Heh.... Aria merasa jika dia tidak tahan dengan melihat bibir Aru.


"Apa wajahmu sakit dipukul Suna"mengalihkannya agar pikiran kotornya hilang. Tapi Aru hanya memejamkan matanya dan tidak menjawab Aria. Mungkin Aru tidak tahan menatap wajah Aria.


"Aria chan apa kamu sudah bangun" Ucap seseorang tiba - tiba. Aria reflek mendorong tubuh Aru ke samping dan jatuh....


Brukkk......


"Upsssss...."


"Ariachan ada apa"Ucap Sensei yang datang melihat Aria karena mendengar suara jatuh.

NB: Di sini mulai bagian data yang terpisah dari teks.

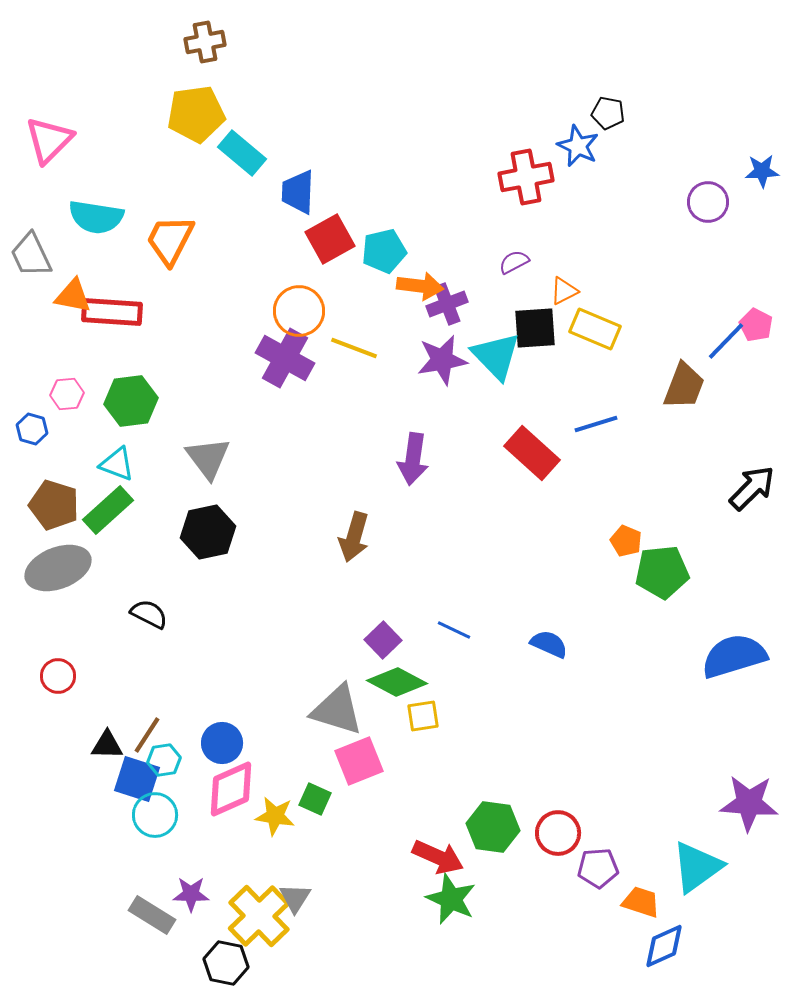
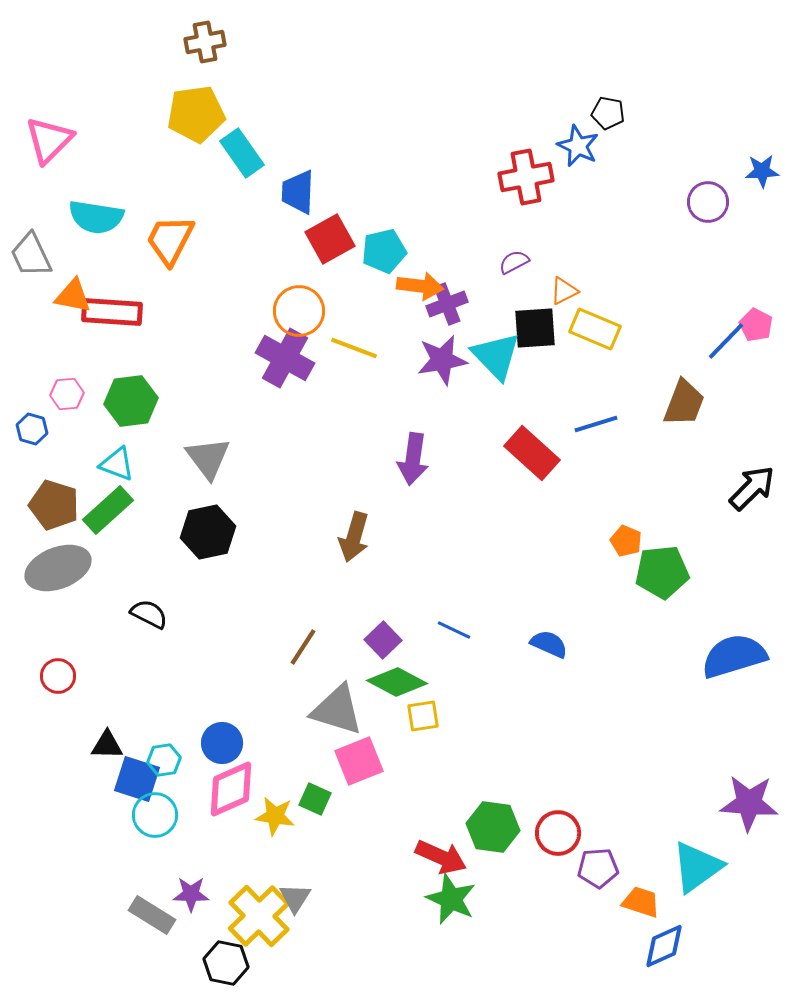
cyan rectangle at (242, 153): rotated 15 degrees clockwise
brown trapezoid at (684, 386): moved 17 px down
brown line at (147, 735): moved 156 px right, 88 px up
red arrow at (438, 857): moved 3 px right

Aria langsung membelakangi Aru "Tidak apa - apa Sensei tadi itu...... aku lihat ada kecoa lalu aku memukul ini.... "Balas Aria canggung melihat guru yang bertugas di uks.


"Ada Kecoa, aku akan memberi tahukan petugas uks membersihkan ruangan ini"


"Haha iya Sensei" melihat gurunya ingin pergi tapi balik badan lagi


"Apa kamu sudah merada baikan setelah tidur Aria Chan"


"Hai Sensei"Ucap Aria tersenyum manis


"Baiklah aku akan melaporkan ini dulu. Kita harus menjaga kebersihan disini"Ucap Sensei


Aria hanya mangguk mangguk setuju. Lalu menghela napas lega gurunya pergi. Dan melihat ke arah belakangnya. Mencari sosok Aru yang dia jatuhkan.


"Ehhh dimana Aru? "guman Aria mencari keberadaan Aruko Yoshida.


Ternyata Aru sudah tidak ada di dalam Uks.


Tak lama kemudian banyak yang pergi menjenguk melihat keadaan Aria serta Sana Sensei juga wali kelasnya.


Jadi Aria beristirahat di Uks selama pelajaran berlangsung hari ini dan tidak ingin pulang ke rumahnya agar ibunya tidak khawatir.


.


.


2 hari kemudian..... Di Hari Senin Sekolah.


"Kana chan ayo kita pergi"Ajak Aria menarik tangan Kana. Saat ini waktu istirahat siang di sekolah. Para Siswa/i bisa menikmati waktu mereka selama 1 jam untuk makan, main dll.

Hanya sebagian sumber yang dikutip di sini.